Da questo punto di vista la location scelta è un aspetto fondamentale dell’intera mostra. L’isola di Capri è una terra che ha ospitato i migliori artisti sin dall’Ottocento. Per non parlare degli intellettuali che hanno scelto di risiedervi sin dal periodo romano. La cultura si è sempre legata alla natura creando un connubio di equilibri ed emozioni. Sono questi bilanciamenti di caratteri ad aver contribuito alla formazione di un’identità definita. Momenti magici e preziosi per chiunque cercasse ispirazione. Compresa la musica, con il Centro Multimediale Mario Cacace “Eden Paradiso” che nel tempo ha accolto il suono come fonte inesauribile per conferenze, convegni e convegni.

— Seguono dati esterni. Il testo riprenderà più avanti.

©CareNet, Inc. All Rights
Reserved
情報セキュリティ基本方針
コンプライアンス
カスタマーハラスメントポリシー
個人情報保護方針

Dopo l’inaugurazione che si è tenuta il 14 settembre alle ore 17.00, con la presentazione del V Volume del Prof. Rosario Pinto (critico e storico dell’arte) e dell’Ing. Gennaro Corduas (direttore artistico dell’Associazione), il programma prosegue insieme all’arte. Che, si sa, non si ferma mai davanti a un ostacolo.